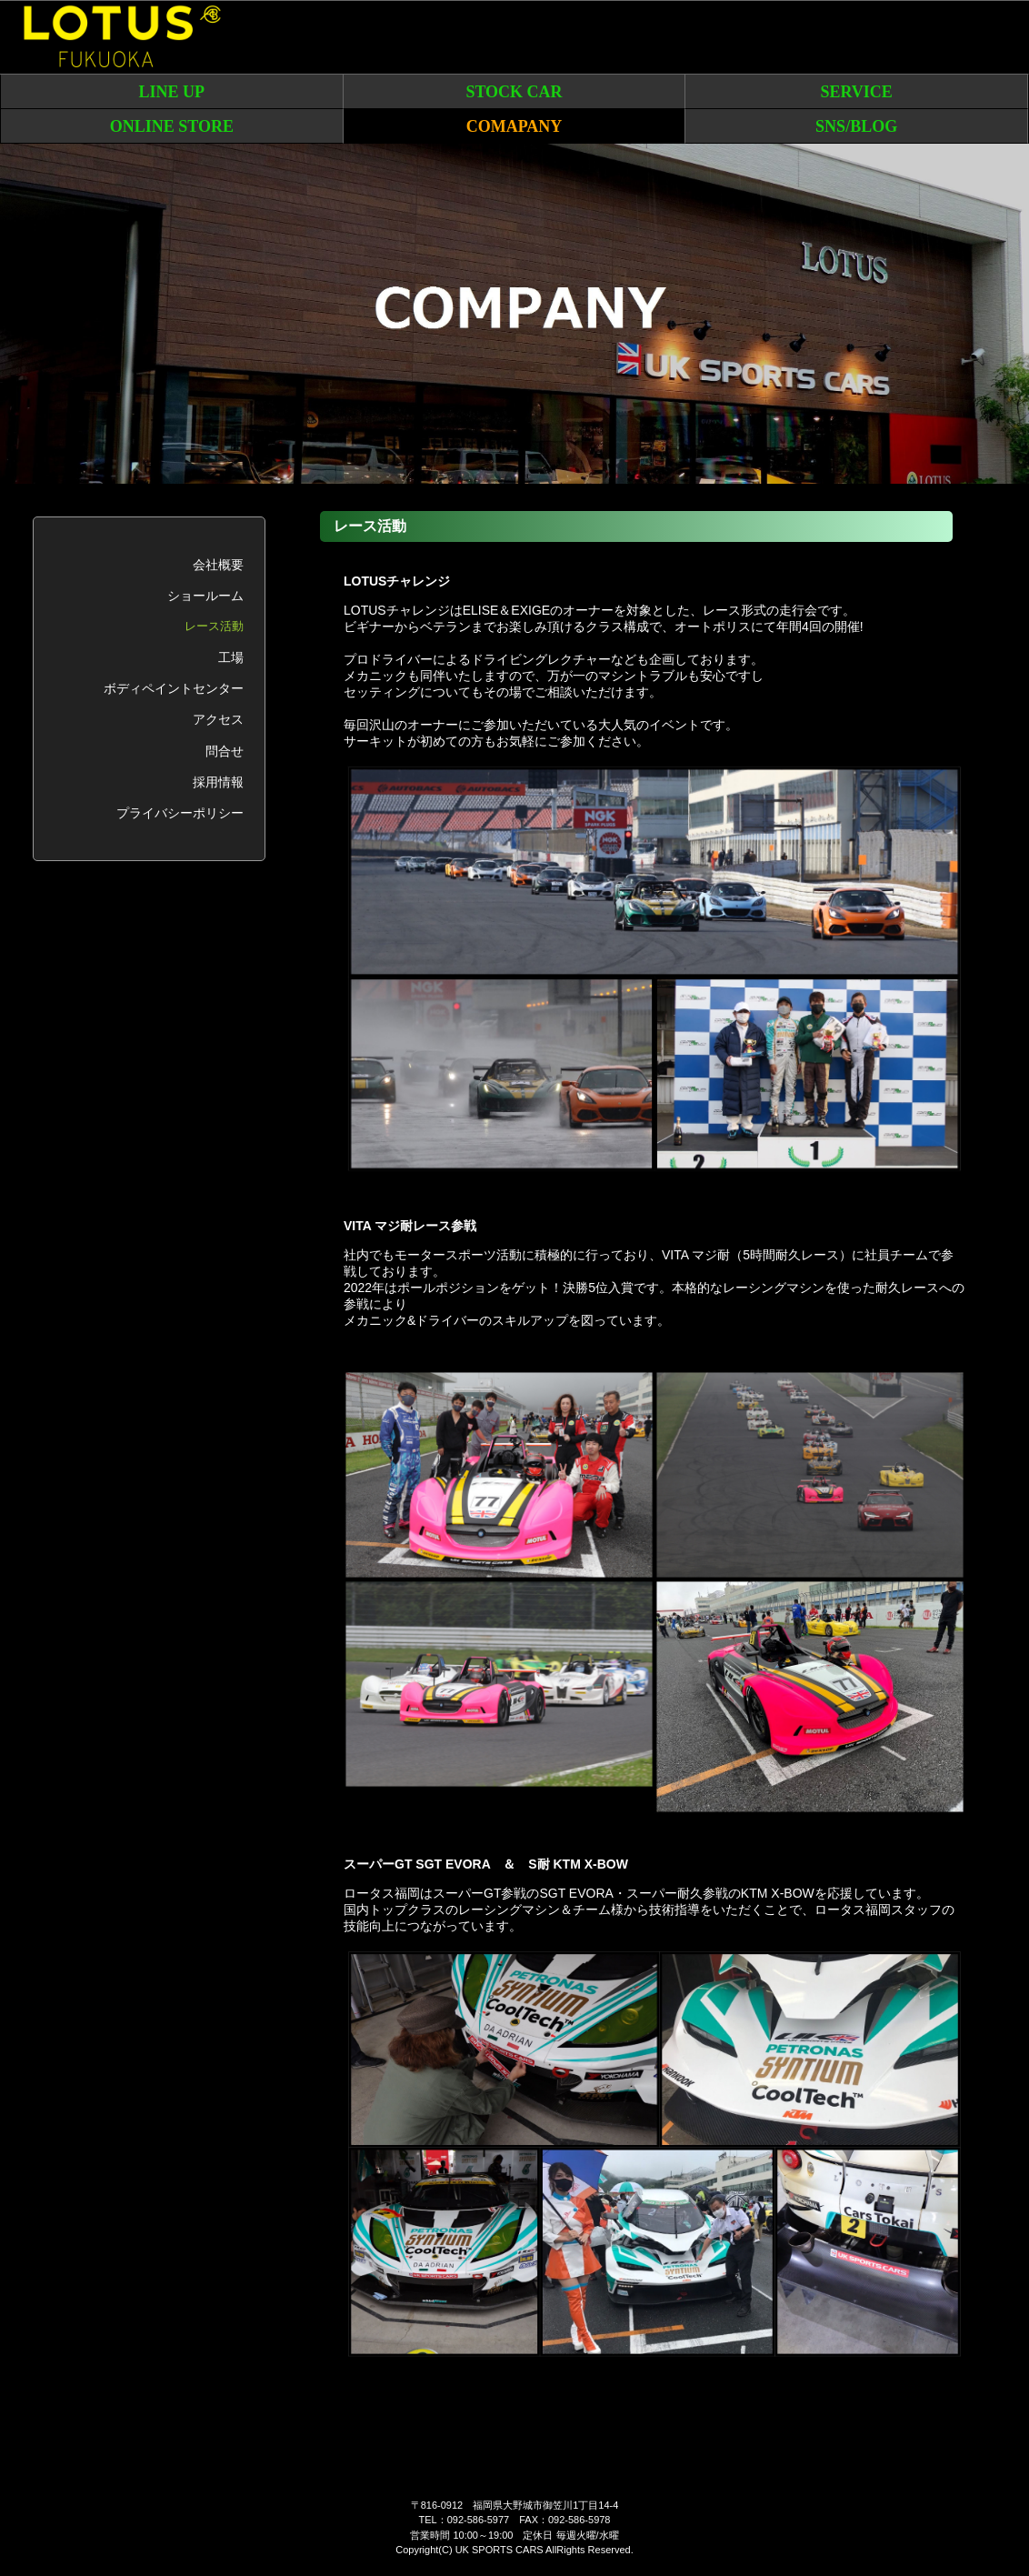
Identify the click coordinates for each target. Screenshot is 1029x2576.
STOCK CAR (513, 92)
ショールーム (205, 595)
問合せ (224, 751)
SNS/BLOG (856, 126)
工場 (231, 657)
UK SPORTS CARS (499, 2549)
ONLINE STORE (172, 126)
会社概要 (218, 564)
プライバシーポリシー (180, 813)
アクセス (218, 719)
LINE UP (172, 92)
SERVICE (856, 92)
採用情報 (218, 782)
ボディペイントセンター (174, 688)
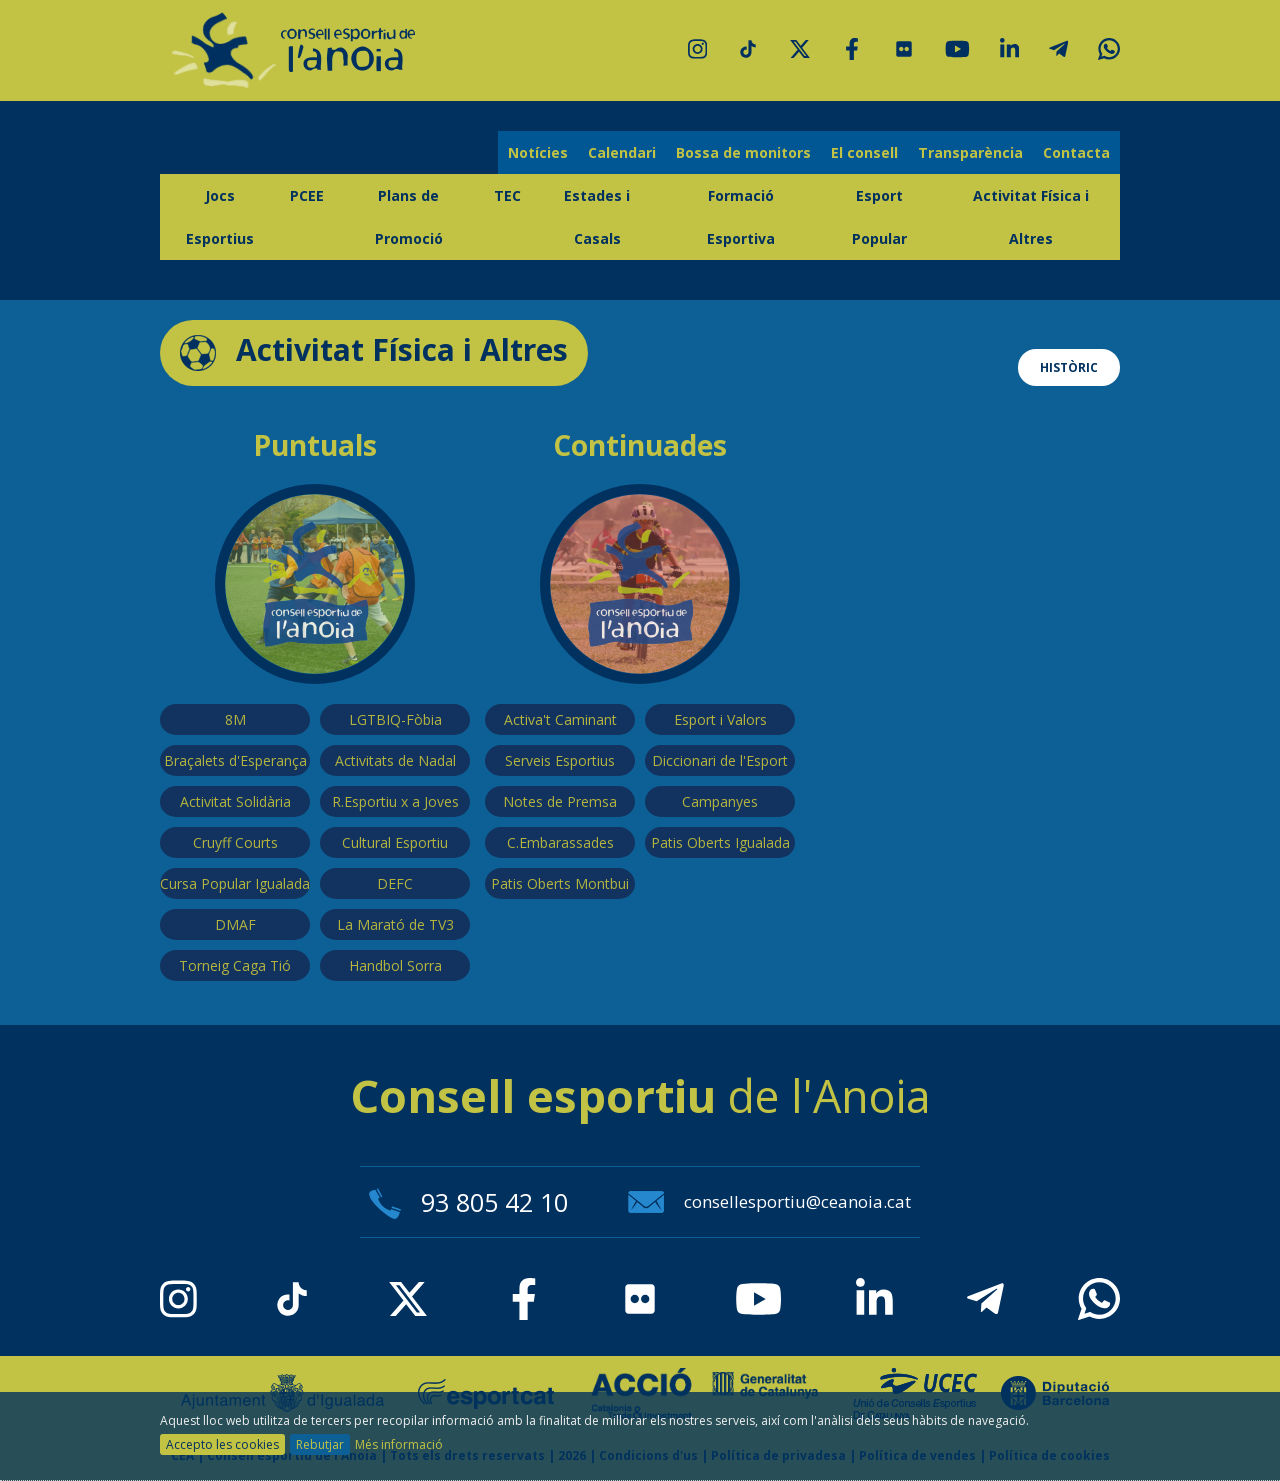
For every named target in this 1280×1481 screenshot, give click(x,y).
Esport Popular (879, 217)
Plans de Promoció (409, 217)
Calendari (622, 152)
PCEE (307, 195)
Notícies (538, 152)
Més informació (399, 1444)
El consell (864, 152)
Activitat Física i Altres (1031, 217)
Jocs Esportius (220, 217)
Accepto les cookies (222, 1444)
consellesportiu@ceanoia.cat (769, 1201)
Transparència (970, 152)
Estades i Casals (597, 217)
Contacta (1076, 152)
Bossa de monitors (743, 152)
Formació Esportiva (741, 217)
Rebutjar (320, 1444)
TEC (507, 195)
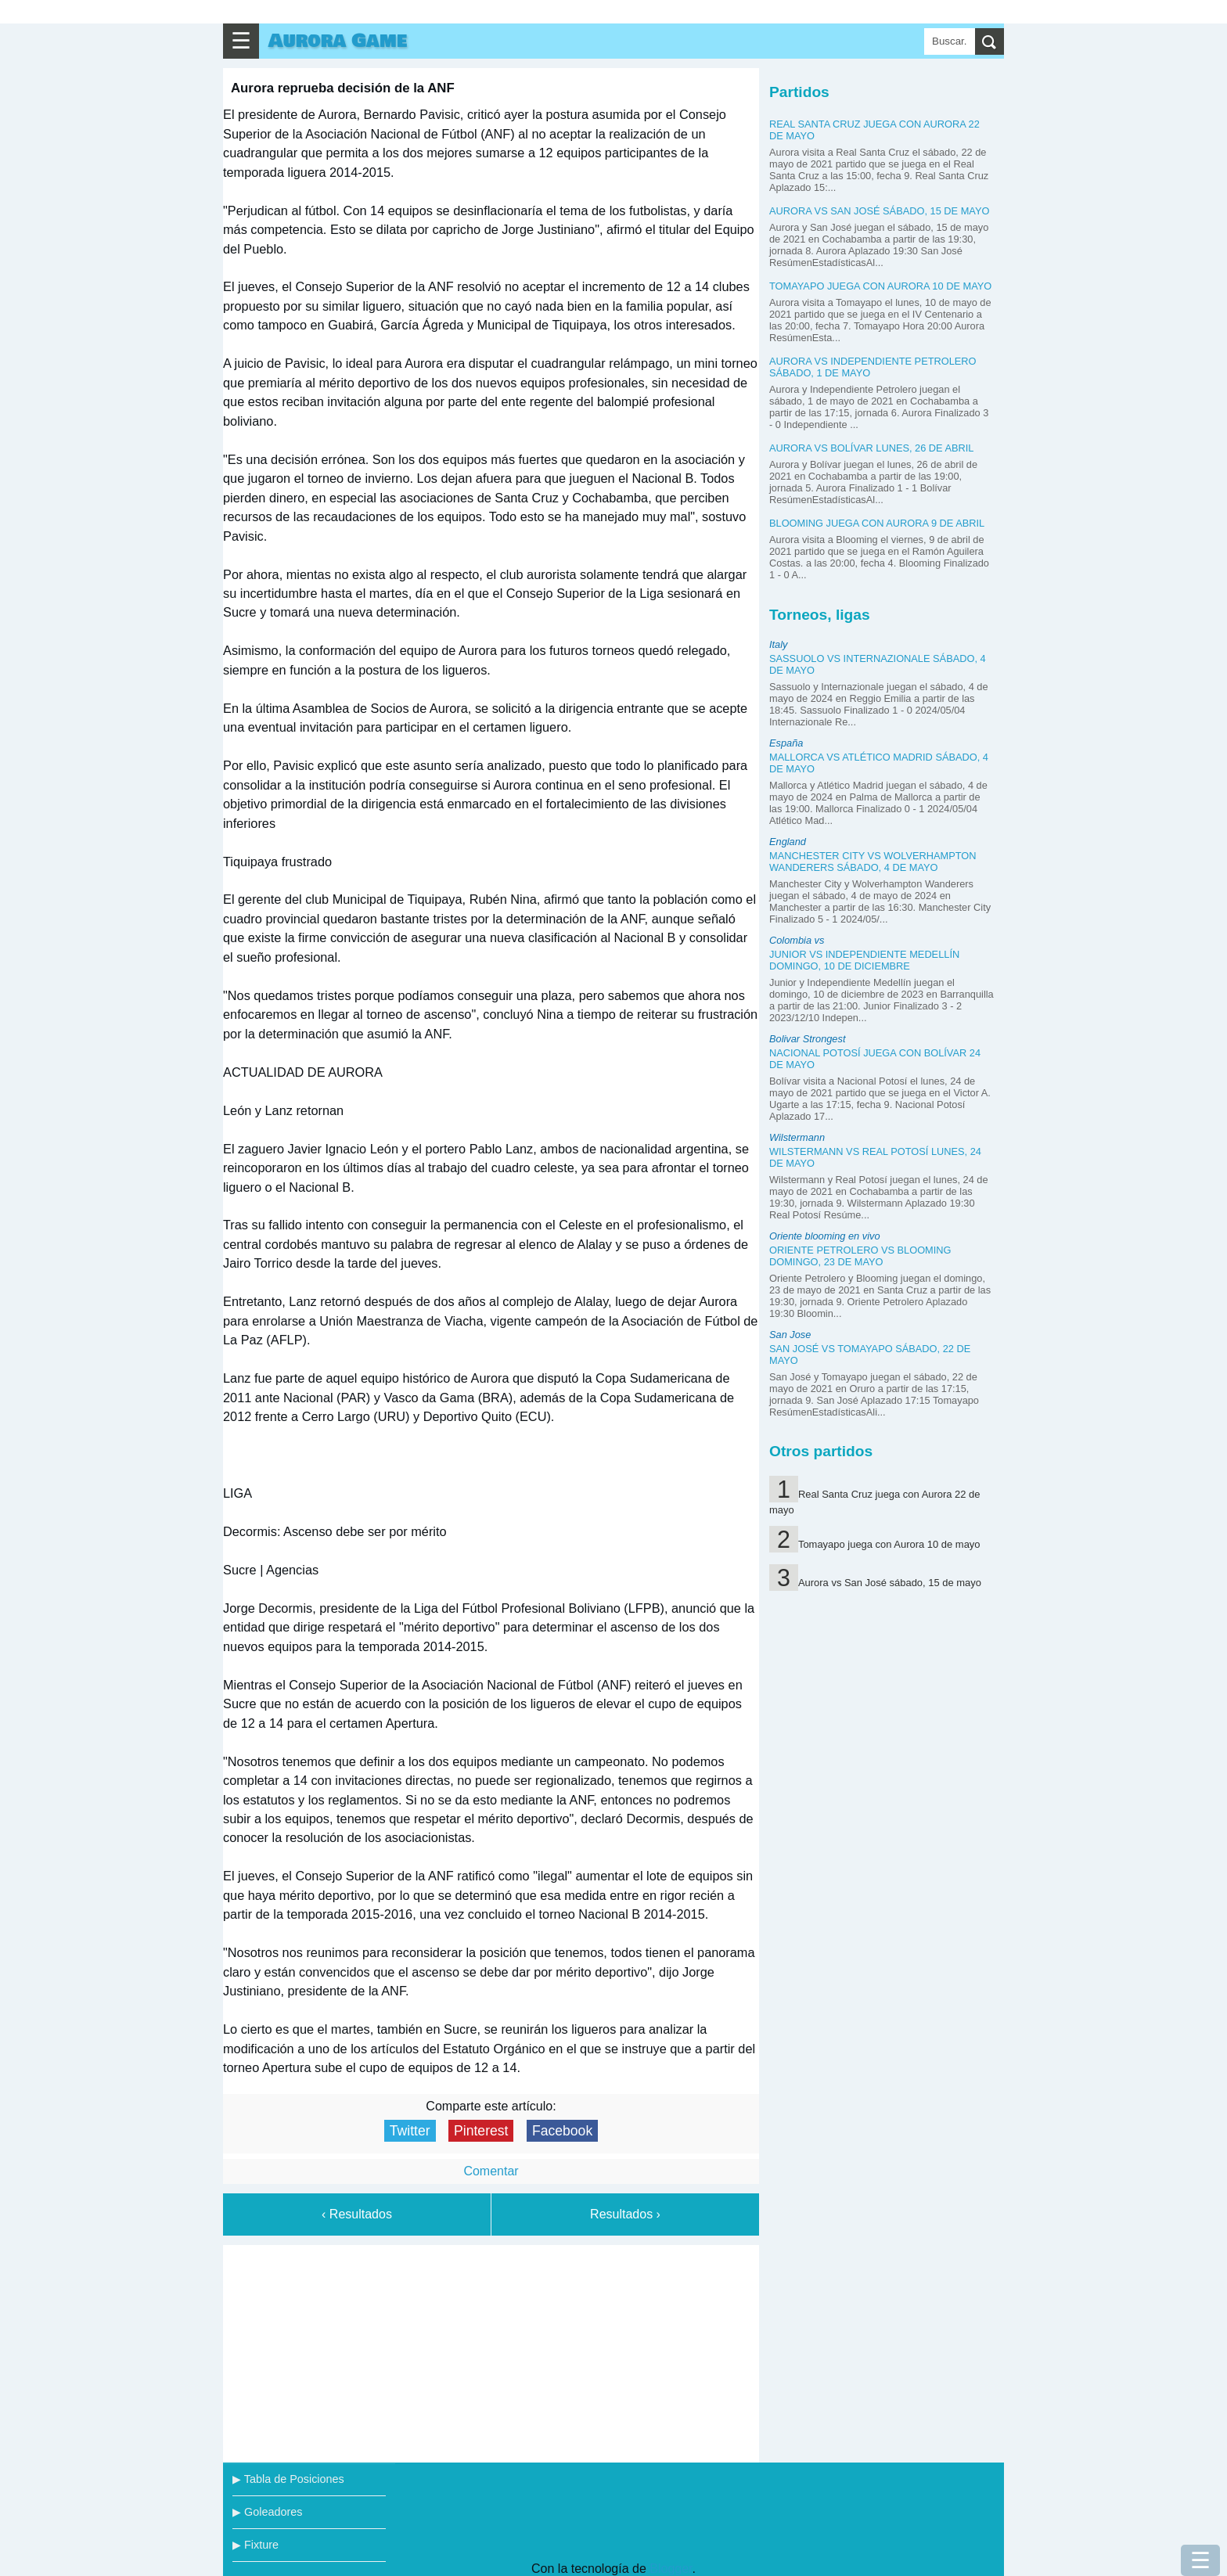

*TASK PROMPT:*
The expected output is each entry given again word for word, with pictures dropped.

*EXERCISE ANSWER:*
Identify the click coordinates for each target. Screenshot is 1029x2576.
STOCK CAR (513, 92)
ショールーム (205, 595)
問合せ (224, 751)
SNS/BLOG (856, 126)
工場 (231, 657)
UK SPORTS CARS (499, 2549)
ONLINE STORE (172, 126)
会社概要 (218, 564)
プライバシーポリシー (180, 813)
アクセス (218, 719)
LINE UP (172, 92)
SERVICE (856, 92)
採用情報 (218, 782)
ボディペイントセンター (174, 688)
For every named target in this 1280×1481 screenshot, give click(x,y).
Esport Popular (879, 217)
Plans de Promoció (409, 217)
Calendari (622, 152)
PCEE (307, 195)
Notícies (538, 152)
Més informació (399, 1444)
El consell (864, 152)
Activitat Física i Altres (1031, 217)
Jocs Esportius (220, 217)
Accepto les cookies (222, 1444)
consellesportiu@ceanoia.cat (769, 1201)
Transparència (970, 152)
Estades i Casals (597, 217)
Contacta (1076, 152)
Bossa de monitors (743, 152)
Formació Esportiva (741, 217)
Rebutjar (320, 1444)
TEC (507, 195)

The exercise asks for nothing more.